Implementing TLS: step 1

Fri Jun 20 00:18:04 PDT 2003

On Thu, Jun 19, 2003 at 11:30:59PM -0700, Terry Lambert wrote:
> [ ... hacked up Marcel's text in the post a bit ... ]

Cool graphics. Thanks!

> > The compiler generates access sequences according to the runtime
> > specification which in general means that all offsets to the TLS
> > are based on some TLS base address. On ia64 the thread pointer
> > points to the TLS and serves as the TLS base address. On other
> > architectures there may be an indirection. This means that on ia64
> > the lack of TLS still requires us to allocate something for the
> > thread pointer to point to. On other architectures this may not be
> > the case.
> 
> Implementation defined access mechanisms are outside the scope
> of this discussions, since they have not yet been selected.

In fact, they are already architected as part of the psABI (which is
an extention to the psABI in most cases). It's our job to implement
our threading models within the psABI.

> Note(1): I have no idea how this applies to things like function
> pointers with this attribute pointed to functions without it;

There's no problem. It's no different than having a function pointer
on the stack or anywhere else in memory.

> I assume it will "do the right thing", and make seperate data
> elements for the pointers, as directed, *AND* generate code to
> make the calls relative to the TLS for the active thread, which
> could make the implementeion very complicated.

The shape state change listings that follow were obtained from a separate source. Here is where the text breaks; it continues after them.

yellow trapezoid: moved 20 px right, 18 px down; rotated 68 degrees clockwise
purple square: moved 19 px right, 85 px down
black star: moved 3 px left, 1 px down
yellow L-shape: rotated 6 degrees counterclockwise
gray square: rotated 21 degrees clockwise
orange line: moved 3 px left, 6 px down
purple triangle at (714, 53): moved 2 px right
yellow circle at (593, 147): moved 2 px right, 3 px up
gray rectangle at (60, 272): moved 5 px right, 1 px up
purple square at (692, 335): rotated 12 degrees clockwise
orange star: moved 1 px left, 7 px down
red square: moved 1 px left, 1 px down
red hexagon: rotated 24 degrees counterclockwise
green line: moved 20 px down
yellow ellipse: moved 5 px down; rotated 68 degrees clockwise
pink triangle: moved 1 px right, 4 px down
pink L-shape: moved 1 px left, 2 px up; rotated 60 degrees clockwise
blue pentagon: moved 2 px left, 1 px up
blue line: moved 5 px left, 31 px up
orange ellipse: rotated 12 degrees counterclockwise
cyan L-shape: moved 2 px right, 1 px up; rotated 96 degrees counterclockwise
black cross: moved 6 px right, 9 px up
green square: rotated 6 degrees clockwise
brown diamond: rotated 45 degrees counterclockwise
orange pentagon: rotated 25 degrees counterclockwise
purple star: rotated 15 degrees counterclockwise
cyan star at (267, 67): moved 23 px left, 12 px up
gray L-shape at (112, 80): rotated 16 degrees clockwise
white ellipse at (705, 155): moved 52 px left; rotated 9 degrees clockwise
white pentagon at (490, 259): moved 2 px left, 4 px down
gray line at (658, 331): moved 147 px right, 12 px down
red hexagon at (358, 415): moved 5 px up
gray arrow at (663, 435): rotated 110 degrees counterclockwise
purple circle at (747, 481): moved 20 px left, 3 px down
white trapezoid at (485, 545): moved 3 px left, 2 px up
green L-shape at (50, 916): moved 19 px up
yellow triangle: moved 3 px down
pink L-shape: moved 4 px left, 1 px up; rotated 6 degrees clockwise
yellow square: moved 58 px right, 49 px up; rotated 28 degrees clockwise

Function pointers are always absolute. The call sequence may need
to construct a displacement, but that's dependent on the IP, not
on where the function pointer was obtained from.

> Note(2): For external global references, one would assume that
> there are scoping issues, i.e. that the external declaration with
> the "__thread" qualifier language extension *MUST* be in scope at
> the time, or, at bes, the symbol decorations will not match, or,
> at worst, everyone who references an out of scope variable like
> this, or, if forced to have a reference in scope, the reference
> fails to also have the "__thread" qualifier, they would get the
> first thread's instance... or even worse, the template instance.

All thread local variables must have TLS specific relocations
attached to them. It the linkers job and also the rtlds job to
validate this. A program is invalid is there's an inconsistency.

> > > I need to go out to the car and get my copy of the TLS proposal....
> > > this supports exec-time linking but does it support run-time (i.e after
> > > exec has begun) linking?
> > 
> > Yes. The rtld will dynamicly construct the TLS template from the
> > images in the ELF files in the startup set and pass this in
> > AT_TLS_* by overriding the values (at least that was the idea).
> 
> This is where I personally have a problem with lazy intialization
> of per thread TLS.  Specifically, when a thread exits, you have to
> know what you have and have not instanced, on a per dynamic object,
> per thread basis, as a minimum granularity, in order to be able to
> clean it up, without trying to clean up things you have not yet
> instanced in that particular thread.  This strikes me as being
> unable to use the %gs "single instruction" shortcuts, which means
> that code generation for a dynamically linked object module would
> nee to know, _apriori_, what kind of references it needed to be
> generating, OR *all* references would have to be via function and
> pointer indirection... meaning that the "single instruction"
> optimization is an illusion that can never happen in reality.

This is where the DTV comes in. It's basicly a vector of TLS block
pointers and each pointer/index corresponds to the TLS block of
a shared library. At cleanup you iterate over the vector and clean
all the non-NULL pointers. This is specific to the dynamic TLS
model, BTW.

-- 
 Marcel Moolenaar	  USPA: A-39004		 marcel at xcllnt.net